Openness in Adoptions

I’m strongly in favor of open adoptions – in the vast majority of cases – for so many reasons, primarily because there’s abundant research that now shows it is healthiest for the kids, and it should all be about the kids.

Times have changed. This is not the 80s when adoptions were usually closed. We know better now because of the research, so can do better.

There are a million ways for that openness to look. There can be visits or phone calls, ranging from occasional contact, to a blending of families, and everything in between.

We are headed toward adoption of the precious little 4-year-old girl I refer to as Sprout. It’s not an infant adoption, it’s through foster care. Does that change things with regard to openness? After all, her Mama screwed up. That’s why she’s in foster care.

No. No, it does not change a thing. This is going to be the openest of adoptions.

If Mama surrenders Sprout and voluntarily relinquishes her parental rights, which is suddenly back on the table as a possibility, we will agree to legally binding twice annual visits between Mom and child. In reality, we are aiming for monthly visits at least, but we’d be legally bound to making at least those two visits happen.

If Mom does not relinquish her rights she’s going to lose her legal right to see her youngest daughter and I am praying we do not go that route for so many reasons. But you know what? We have her phone number and her address and her brother’s phone number and there’s no way we are going to let this child lose contact with her Mama if we have any say in things.

Sprout already knows her Mama. She misses her with a fundamental need that is awe inspiring. They don’t speak the same language anymore – Mama speaks Burmese and Arabic and Thai. Sprout speaks only English at this point, but honestly it doesn’t seem to matter. They are attached deeply and profoundly. They need each other. Sprout has been with us more than half her life and was a tiny infant when she was with her Mama, but that doesn’t matter. We humans tend to discount the experiences of other humans in utero and early infancy by saying they “won’t remember” things, but my experience is that kids remember things in a primal way that is deeper than memories they can recall. It’s amazing to witness.
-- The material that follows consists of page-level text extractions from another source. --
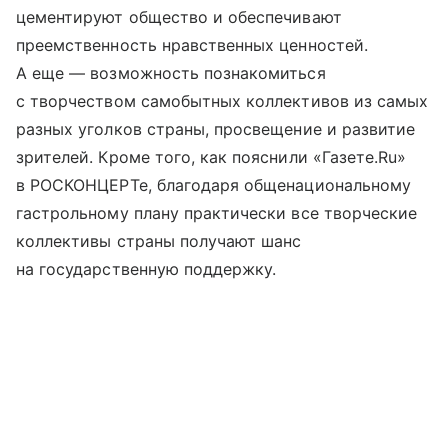
цементируют общество и обеспечивают
преемственность нравственных ценностей.
А еще — возможность познакомиться
с творчеством самобытных коллективов из самых
разных уголков страны, просвещение и развитие
зрителей. Кроме того, как пояснили «Газете.Ru»
в РОСКОНЦЕРТе, благодаря общенациональному
гастрольному плану практически все творческие
коллективы страны получают шанс
на государственную поддержку.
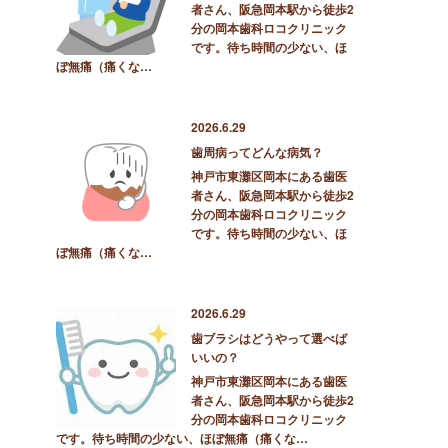
者さん、阪急岡本駅から徒歩2
分の岡本歯科ロコクリニック
です。待ち時間の少ない、ほ
ぼ無痛（痛くな…
2026.6.29
歯周病ってどんな病気？
神戸市東灘区岡本にある歯医
者さん、阪急岡本駅から徒歩2
分の岡本歯科ロコクリニック
です。待ち時間の少ない、ほ
ぼ無痛（痛くな…
2026.6.29
歯ブラシはどうやって選べば
いいの？
神戸市東灘区岡本にある歯医
者さん、阪急岡本駅から徒歩2
分の岡本歯科ロコクリニック
です。待ち時間の少ない、ほぼ無痛（痛くな…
Sprout is also profoundly attached to my husband and me. We are the parents she remembers and relies on to meet all her needs. We are the ones who feed and clothe and play with and bathe and teach and comfort and have fun with her on a daily basis. She knows she is safe with us and can rely on us and that creates a different kind of bond, no less fundamental over time. This 4-year-old needs her Mama and her Mommy and her Daddy. All of us.
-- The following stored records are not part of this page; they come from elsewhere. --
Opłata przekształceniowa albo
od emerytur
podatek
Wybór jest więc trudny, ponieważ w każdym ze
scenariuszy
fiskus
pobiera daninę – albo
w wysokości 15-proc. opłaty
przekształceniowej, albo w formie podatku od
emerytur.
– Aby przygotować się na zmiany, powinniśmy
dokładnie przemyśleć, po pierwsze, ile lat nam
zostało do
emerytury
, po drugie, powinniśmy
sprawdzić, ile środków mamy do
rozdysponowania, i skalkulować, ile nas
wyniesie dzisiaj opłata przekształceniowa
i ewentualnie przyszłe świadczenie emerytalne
We are still foster parents for now though, even if adoption is the direction things are heading for Sprout. Visits right now with Mama are twice a month. We just got permission in court yesterday to supervise visits ourselves, so now we can take Sprout and her sister Sunny to visit their Mama two hours away on weekends and days off from school. Then the agencies will also arrange a visit each month, typically during the week. Visits had been being done twice a month by the agencies but that meant the girls missing two full days of school each month for visits which was way too much.

I think this will be better for the girls in several ways. For one, obviously, they miss less school. For another, it will help us build bridges of understanding with Mama if we are there supervising the visits. We don’t speak any of the languages Mama speaks, either, but Sprout’s sister Sunny, and her other three siblings do. They work hard to be good translators and get excited about being able to do so. If we are going to maintain a strong bond between Mama and Sprout after adoption, the more we know Mama and the more she trusts us, the better.

After all, we are a triad of parents. Three grownups who love this little girl body and soul and who need to work together to raise her well. We’re in. I think Mama is going to be in too, to the best of her ability. We’ll need some luck and some patience, but I believe that our bond to Sprout will carry us through.